Philip’s Experience //
Philip Shaw has been an economist for more than thirty years, living and working through some of the worst financial crises this country has ever seen. As the Chief Economist at Investec, it is his responsibility to develop, coordinate and produce economic and financial analysis to share throughout the bank. His research and forecasts inform every decision the bank makes and he regularly shares his opinions and predictions in the press and on television. He knows what to expect in times of financial woe and has witnessed some of the best ways businesses can survive them.
A shallow recession?
“What we’re looking at is a shallow recession balanced quite evenly between the consumer and business sides”, Philip explained. “We think the economy will be difficult for 18 months or so, and expect it to contract by up to 1% from the peak to the bottom of the cycle next year. For comparison, the economy shrank by something like 5.5% during the financial crash of 08-09, so that’s what we would call a deep recession.”
This is a welcome prediction given how many of us have been expecting a crash of seismic proportions, but Philip was keen to stress that even a mild recession will likely be the last straw for many businesses in the wake of the pandemic, especially when considering his predictions concerning interest rates and inflation.
“It’s not all about the recession”, he explained. “It’s about how difficult the business environment is and if you can get decent growth over the next year…Interest rates are rising sharply and, while your business may not have much exposure, your customers likely will, so that will have an effect.” Philip continued to clarify that he believes interest rates won’t peak until next year, so keeping an eye on them will be vital for businesses hoping to weather the storm.
“In terms of inflation”, Phil added, “we’re thinking it will peak this year at around 10.7% and come down. But we have a couple of things mitigating that at the minute. Employment is still rising so, although salaries are failing to keep up with inflation, we have more people in work. Consumers are also saving more money after the pandemic, and a lot of the money they made during lockdown is still in their bank accounts. That means we have a bit of a cushion there that can absorb that higher inflation.”
Listen to our entire conversation with Philip here for an in-depth evaluation of current events, a look into the nature of the recession and the primary issues it will present, and when we might see an upturn in the economy.
Doom and gloom is rife right now, but allowing it to seep in to your mindset will never be to your benefit. Form your own opinions. Take confidence from your previous triumphs. The economy cratered by 25% during the pandemic and yet we’re still here. Remember that.

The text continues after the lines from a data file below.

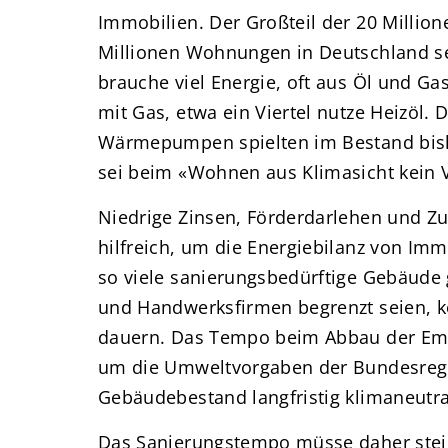
Immobilien. Der Großteil der 20 Millio
Millionen Wohnungen in Deutschland s
brauche viel Energie, oft aus Öl und Gas
mit Gas, etwa ein Viertel nutze Heizöl.
Wärmepumpen spielten im Bestand bish
sei beim «Wohnen aus Klimasicht kein V
Niedrige Zinsen, Förderdarlehen und 
hilfreich, um die Energiebilanz von Imm
so viele sanierungsbedürftige Gebäude 
und Handwerksfirmen begrenzt seien, kö
dauern. Das Tempo beim Abbau der Emis
um die Umweltvorgaben der Bundesregie
Gebäudebestand langfristig klimaneutra
Das Sanierungstempo müsse daher stei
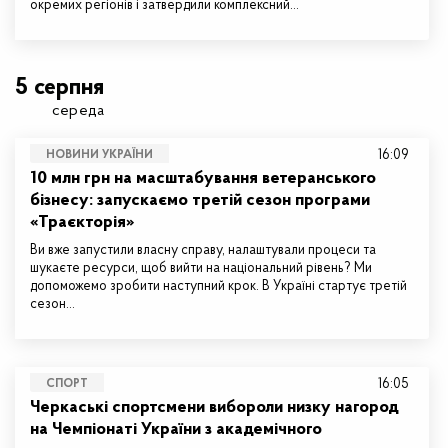
окремих регіонів і затвердили комплексний…
5 серпня
середа
16:09
НОВИНИ УКРАЇНИ
10 млн грн на масштабування ветеранського
бізнесу: запускаємо третій сезон програми
«Траєкторія»
Ви вже запустили власну справу, налаштували процеси та
шукаєте ресурси, щоб вийти на національний рівень? Ми
допоможемо зробити наступний крок. В Україні стартує третій
сезон…
16:05
СПОРТ
Черкаські спортсмени вибороли низку нагород
на Чемпіонаті України з академічного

When cash gets scarce, a small change can present you with a big problem. Checking in and updating your cashflow forecast far more regularly than usual during uncertainty is vital. Cash management might be the oldest trick in the book but it’s there for good reason. You also never know when the hand of opportunity will come knocking, having cash available allows you to respond to such situations, which could prove critical in staying afloat.
Try to anticipate change.
This can seem like crystal ball-gazing, a near-impossible task, but considering the current situation and what that might mean for the future can be hugely beneficial because, if there is one thing certain about crisis, it’s that change comes fast. Consider multiple possibilities and make a plan for each so that, no matter which comes to pass, you have a strategy to deal with it.
All Together’s View
It’s all too easy to get pretty gloomy in the face of the economy, and for any business whose product or service is purely discretionary purchase, there’s no doubt tough times are ahead. The same can be said for companies needing to fund raise in the next 18 months; they will face a really tough challenge to survive.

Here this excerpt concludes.